Task directions –
Return the lines of the data below in which the string "jóvenes" occurs.

Supplied data –
Content starts
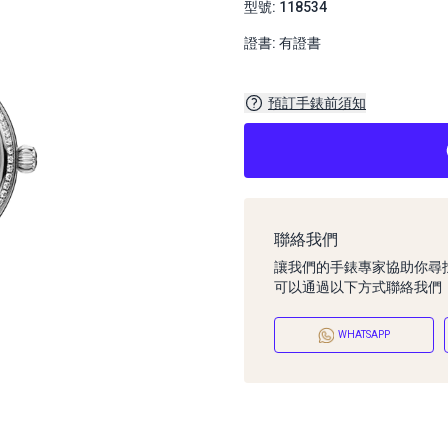
型號: 118534
證書: 有證書
預訂手錶前須知
聯絡我們
讓我們的手錶專家協助你尋
可以通過以下方式聯絡我們
WHATSAPP
預訂手錶前須知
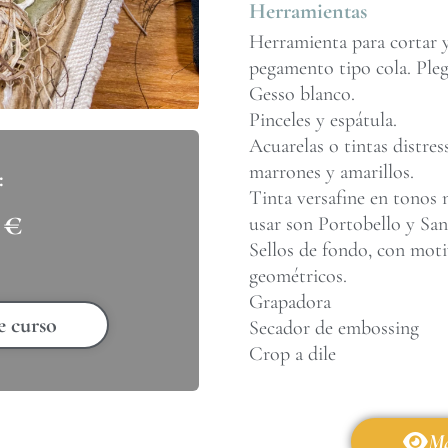
Herramientas
Herramienta para cortar y
pegamento tipo cola. Ple
Gesso blanco.
Pinceles y espátula.
Acuarelas o tintas distres
marrones y amarillos.
Tinta versafine en tonos 
0
€
usar son Portobello y Sa
Sellos de fondo, con moti
geométricos.
Grapadora
e curso
Secador de embossing
Crop a dile
Má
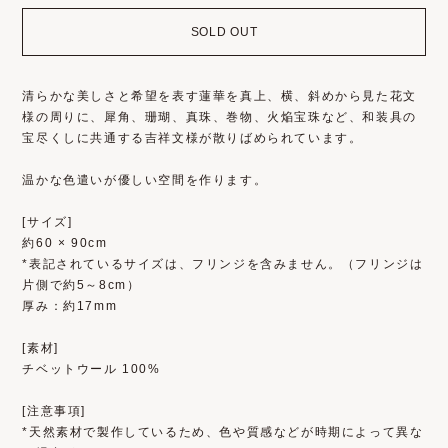
SOLD OUT
清らかな美しさと希望を表す蓮華を真上、横、斜めから見た花文
様の周りに、犀角、珊瑚、真珠、巻物、火焔宝珠など、和装具の
宝尽くしに共通する吉祥文様が散りばめられています。
温かな色遣いが優しい空間を作ります。
[サイズ]
約60 × 90cm
*表記されているサイズは、フリンジを含みません。（フリンジは
片側で約5～8cm）
厚み：約17mm
[素材]
チベットウール 100%
[注意事項]
*天然素材で製作しているため、色や質感などが時期によって異な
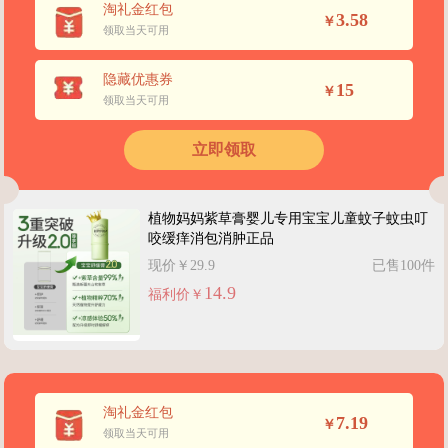
淘礼金红包
3.58
￥
领取当天可用
隐藏优惠券
15
￥
领取当天可用
立即领取
植物妈妈紫草膏婴儿专用宝宝儿童蚊子蚊虫叮
咬缓痒消包消肿正品
现价￥29.9
已售100件
14.9
福利价￥
淘礼金红包
7.19
￥
领取当天可用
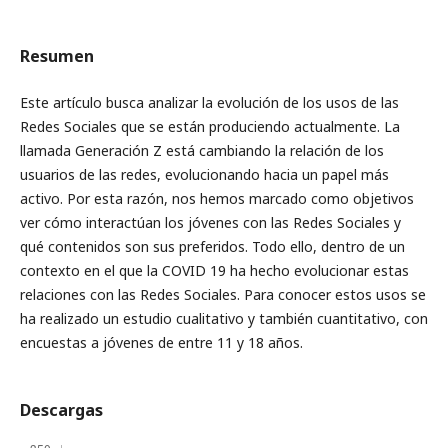
Resumen
Este artículo busca analizar la evolución de los usos de las
Redes Sociales que se están produciendo actualmente. La
llamada Generación Z está cambiando la relación de los
usuarios de las redes, evolucionando hacia un papel más
activo. Por esta razón, nos hemos marcado como objetivos
ver cómo interactúan los jóvenes con las Redes Sociales y
qué contenidos son sus preferidos. Todo ello, dentro de un
contexto en el que la COVID 19 ha hecho evolucionar estas
relaciones con las Redes Sociales. Para conocer estos usos se
ha realizado un estudio cualitativo y también cuantitativo, con
encuestas a jóvenes de entre 11 y 18 años.
Descargas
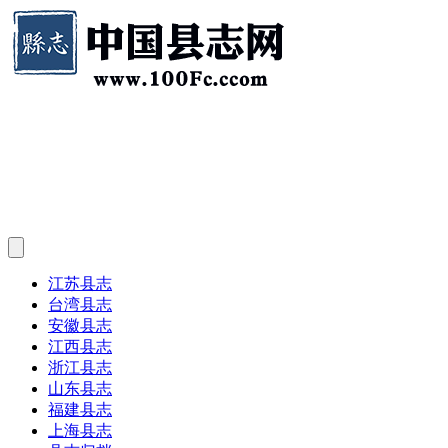
江苏县志
台湾县志
安徽县志
江西县志
浙江县志
山东县志
福建县志
上海县志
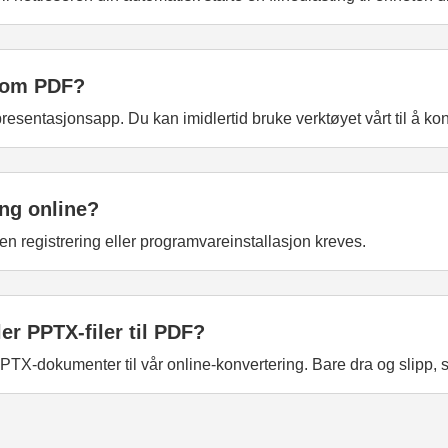
 som PDF?
 presentasjonsapp. Du kan imidlertid bruke verktøyet vårt til å ko
ing online?
ngen registrering eller programvareinstallasjon kreves.
ler PPTX-filer til PDF?
TX-dokumenter til vår online-konvertering. Bare dra og slipp, s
Content ends
Task solution –
ver cómo interactúan los jóvenes con las Redes Sociales y
encuestas a jóvenes de entre 11 y 18 años.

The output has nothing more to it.